Every single one of the hundreds of patrons visiting your park at any given time is available for conversation. Each of these individuals has a unique name, personality and perspective on the park, and they'll all remember who's running things should you choose to speak with them more than once.

"Guests like it when their park manager pays attention to them," says Shara Miller, producer at LucasArts. "Some guests are hungry or thirsty, for example, while others might have friendship needs. When these folks' loneliness meter goes into the red, they're looking for someone to connect with."

The loneliness meter Miller refers to is one of eight need meters you'll see for each guest you meet, from the quality of the rides themselves to the placement of snack booths and restroom stalls. "If a person's bladder rating is 80 out of 100," states a matter-of-fact K.C. Coleman, assistant producer at LucasArts, "they really need to pee."

Another need of certain guests is challenge, which you can oblige with a friendly game of Event Horizon, Saucer Sumo or any other of the many multiplayer minigames. "If a guest's need for challenge is high and you help them fulfill that, you'll win big friendship points with that guest," says Andy Gillett, programmer at developer Frontier. "Friendship helps everyone because it increases the overall happiness in the park. When people are happy, they tend to stay in the park longer and spend more money."

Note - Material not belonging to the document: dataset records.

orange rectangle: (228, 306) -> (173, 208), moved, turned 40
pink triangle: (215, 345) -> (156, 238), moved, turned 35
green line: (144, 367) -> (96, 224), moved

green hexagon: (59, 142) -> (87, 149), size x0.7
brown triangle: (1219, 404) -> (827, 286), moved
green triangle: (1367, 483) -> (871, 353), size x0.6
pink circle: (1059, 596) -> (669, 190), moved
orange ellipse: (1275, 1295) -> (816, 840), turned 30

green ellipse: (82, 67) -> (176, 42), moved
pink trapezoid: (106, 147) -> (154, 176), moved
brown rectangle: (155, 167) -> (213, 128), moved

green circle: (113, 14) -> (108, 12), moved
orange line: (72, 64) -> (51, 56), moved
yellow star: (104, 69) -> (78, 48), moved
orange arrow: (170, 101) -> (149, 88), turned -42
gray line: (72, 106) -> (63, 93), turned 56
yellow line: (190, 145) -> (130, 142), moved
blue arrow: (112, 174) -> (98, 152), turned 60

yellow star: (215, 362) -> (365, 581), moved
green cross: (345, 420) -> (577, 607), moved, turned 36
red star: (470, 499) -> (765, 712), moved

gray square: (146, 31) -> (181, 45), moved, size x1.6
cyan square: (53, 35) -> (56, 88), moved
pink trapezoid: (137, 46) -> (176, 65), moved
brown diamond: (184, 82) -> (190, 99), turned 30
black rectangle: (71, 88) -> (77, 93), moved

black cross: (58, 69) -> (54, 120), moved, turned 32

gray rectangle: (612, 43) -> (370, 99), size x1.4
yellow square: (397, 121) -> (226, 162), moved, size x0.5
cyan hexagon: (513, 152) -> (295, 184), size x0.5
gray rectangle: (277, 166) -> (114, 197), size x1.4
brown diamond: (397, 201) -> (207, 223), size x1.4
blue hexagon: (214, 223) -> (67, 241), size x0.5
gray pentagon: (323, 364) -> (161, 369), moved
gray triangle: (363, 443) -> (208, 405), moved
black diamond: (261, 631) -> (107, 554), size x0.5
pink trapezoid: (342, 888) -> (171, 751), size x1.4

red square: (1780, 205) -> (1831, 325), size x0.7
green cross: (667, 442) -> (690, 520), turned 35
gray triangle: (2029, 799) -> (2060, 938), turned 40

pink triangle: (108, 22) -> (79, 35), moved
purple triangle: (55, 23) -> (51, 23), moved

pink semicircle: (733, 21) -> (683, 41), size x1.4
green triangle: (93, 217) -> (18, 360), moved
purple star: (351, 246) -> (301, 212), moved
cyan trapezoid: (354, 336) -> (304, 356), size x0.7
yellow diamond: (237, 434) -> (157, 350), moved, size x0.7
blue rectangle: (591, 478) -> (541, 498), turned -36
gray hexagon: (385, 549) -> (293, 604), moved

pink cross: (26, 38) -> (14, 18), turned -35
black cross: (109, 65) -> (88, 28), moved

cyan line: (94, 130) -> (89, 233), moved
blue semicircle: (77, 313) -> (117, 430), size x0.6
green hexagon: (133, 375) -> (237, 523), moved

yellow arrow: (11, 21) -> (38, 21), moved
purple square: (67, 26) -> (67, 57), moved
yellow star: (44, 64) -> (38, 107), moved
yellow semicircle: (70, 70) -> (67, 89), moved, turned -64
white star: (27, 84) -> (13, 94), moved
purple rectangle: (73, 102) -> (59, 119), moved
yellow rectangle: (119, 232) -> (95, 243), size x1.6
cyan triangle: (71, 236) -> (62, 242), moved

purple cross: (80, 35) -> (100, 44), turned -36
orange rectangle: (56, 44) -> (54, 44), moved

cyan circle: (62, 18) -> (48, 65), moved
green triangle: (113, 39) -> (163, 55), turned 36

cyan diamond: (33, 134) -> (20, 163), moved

Sometimes a bit of small talk also helps friendships blossom. "You can discuss all kinds of weird stuff beyond the status of the park," says Miller. "It's a lot of little factoids about history, animals, sports and other random stuff. Or sometimes it's little pieces of gossip about Thrillville or its evil competitor Globo-Joy. You may even find out how people heard about the park, which is important for knowing whether it's worth spending money on marketing campaigns. You can also try matchmaking or flirting."

Yes...flirting. Guests with high romance needs can be convinced to let you matchmake for them. Once this happens, you're in the shoes of the kid with the crush, and it's up to you to make things end up happily ever after.

"Flirting requires you to pick up on people's signals and respond appropriately," explains Miller. "Each teenager has their own level of openness to flirting. Sometimes you have to make friends with people before trying to flirt, and sometimes you can just dive right in with the pick-up lines. Sometimes they're just not interested, and the more you try to flirt, the more you'll alienate some people. You'll choose different conversation topics to flirt about, and it takes some detective work to figure out what people's patterns of interest in flirting topics are, just like regular chat topics."

"Flirting with someone who already has a partner is always interesting," adds Gillett. "Usually, you won't be successful, but sometimes you will! If you then talk to the partner, he or she won't be too happy...which can be quite fun!"

"The best part of flirting is when you've made it to the 'interested' stage with a person, which unlocks the Cupid's Arrow flirting minigame," Miller continues. "That's an adorable little game where you try to match your conversation topics with what's interesting to your object of affection at that time. Timing is really important, and the game is cute because there's a little bit of a frenzy involved in hitting the right targets."

"And who knows?" says Coleman. "It might even help get you a date in real life!"